Please output every entry below exactly as written, leaving out any pictures.

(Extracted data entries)

--

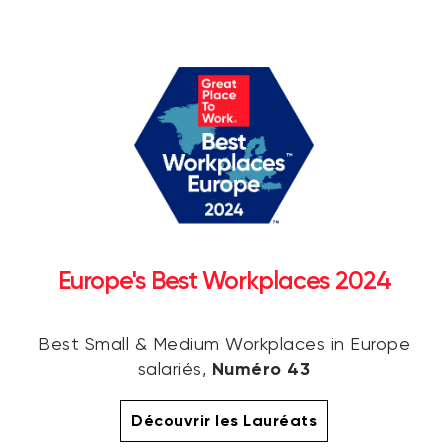
Europe's Best Workplaces 2024
Best Small & Medium Workplaces in Europe
Numéro 43
salariés,
Découvrir les Lauréats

--

Your solution:
Europe's Best Workplaces 2024
Best Small & Medium Workplaces in Europe
Numéro 43
salariés,
Découvrir les Lauréats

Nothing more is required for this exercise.